* [Activity]: From the first line to the last, return the data exactly, with no pictures.

[Record extracts]

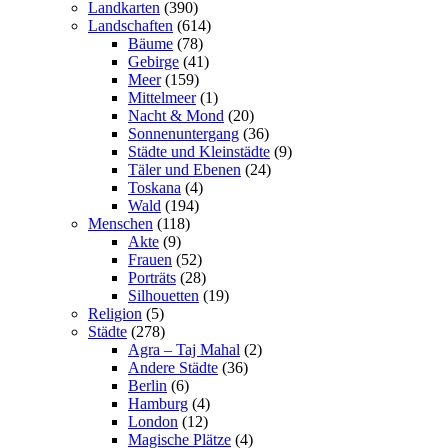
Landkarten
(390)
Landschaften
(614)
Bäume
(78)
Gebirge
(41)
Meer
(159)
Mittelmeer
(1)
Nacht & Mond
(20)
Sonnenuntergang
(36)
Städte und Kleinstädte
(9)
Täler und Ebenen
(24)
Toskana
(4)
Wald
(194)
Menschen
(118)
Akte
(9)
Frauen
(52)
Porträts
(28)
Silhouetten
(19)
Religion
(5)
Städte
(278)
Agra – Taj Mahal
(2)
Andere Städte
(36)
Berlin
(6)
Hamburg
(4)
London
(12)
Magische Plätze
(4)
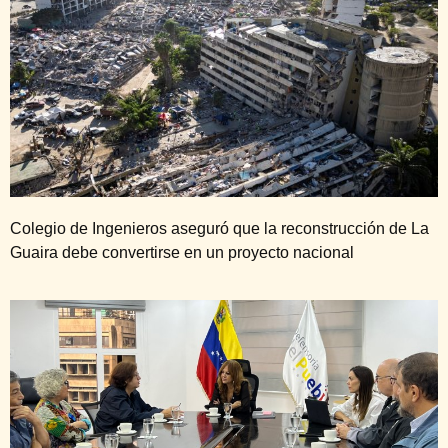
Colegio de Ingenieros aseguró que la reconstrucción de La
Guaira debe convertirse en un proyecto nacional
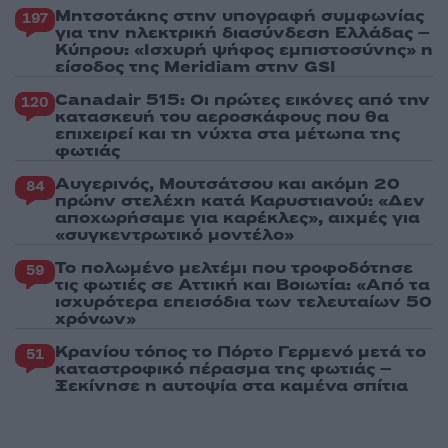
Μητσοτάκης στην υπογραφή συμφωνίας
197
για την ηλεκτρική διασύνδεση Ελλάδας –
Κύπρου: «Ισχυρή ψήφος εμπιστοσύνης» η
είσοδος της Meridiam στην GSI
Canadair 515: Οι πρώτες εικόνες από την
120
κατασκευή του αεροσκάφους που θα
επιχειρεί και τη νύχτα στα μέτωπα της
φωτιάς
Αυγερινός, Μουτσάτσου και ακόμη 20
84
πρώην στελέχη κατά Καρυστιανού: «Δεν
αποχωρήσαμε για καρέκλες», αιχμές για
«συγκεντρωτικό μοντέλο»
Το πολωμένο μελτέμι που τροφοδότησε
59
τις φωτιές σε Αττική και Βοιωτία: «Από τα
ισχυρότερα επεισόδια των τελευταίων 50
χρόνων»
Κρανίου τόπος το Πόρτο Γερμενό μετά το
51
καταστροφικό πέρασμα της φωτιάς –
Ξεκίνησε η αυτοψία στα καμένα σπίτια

[/Record extracts]

* [Reply to the exercise]:
Landkarten
(390)
Landschaften
(614)
Bäume
(78)
Gebirge
(41)
Meer
(159)
Mittelmeer
(1)
Nacht & Mond
(20)
Sonnenuntergang
(36)
Städte und Kleinstädte
(9)
Täler und Ebenen
(24)
Toskana
(4)
Wald
(194)
Menschen
(118)
Akte
(9)
Frauen
(52)
Porträts
(28)
Silhouetten
(19)
Religion
(5)
Städte
(278)
Agra – Taj Mahal
(2)
Andere Städte
(36)
Berlin
(6)
Hamburg
(4)
London
(12)
Magische Plätze
(4)
Colegio de Ingenieros aseguró que la reconstrucción de La
Guaira debe convertirse en un proyecto nacional
Μητσοτάκης στην υπογραφή συμφωνίας
197
για την ηλεκτρική διασύνδεση Ελλάδας –
Κύπρου: «Ισχυρή ψήφος εμπιστοσύνης» η
είσοδος της Meridiam στην GSI
Canadair 515: Οι πρώτες εικόνες από την
120
κατασκευή του αεροσκάφους που θα
επιχειρεί και τη νύχτα στα μέτωπα της
φωτιάς
Αυγερινός, Μουτσάτσου και ακόμη 20
84
πρώην στελέχη κατά Καρυστιανού: «Δεν
αποχωρήσαμε για καρέκλες», αιχμές για
«συγκεντρωτικό μοντέλο»
Το πολωμένο μελτέμι που τροφοδότησε
59
τις φωτιές σε Αττική και Βοιωτία: «Από τα
ισχυρότερα επεισόδια των τελευταίων 50
χρόνων»
Κρανίου τόπος το Πόρτο Γερμενό μετά το
51
καταστροφικό πέρασμα της φωτιάς –
Ξεκίνησε η αυτοψία στα καμένα σπίτια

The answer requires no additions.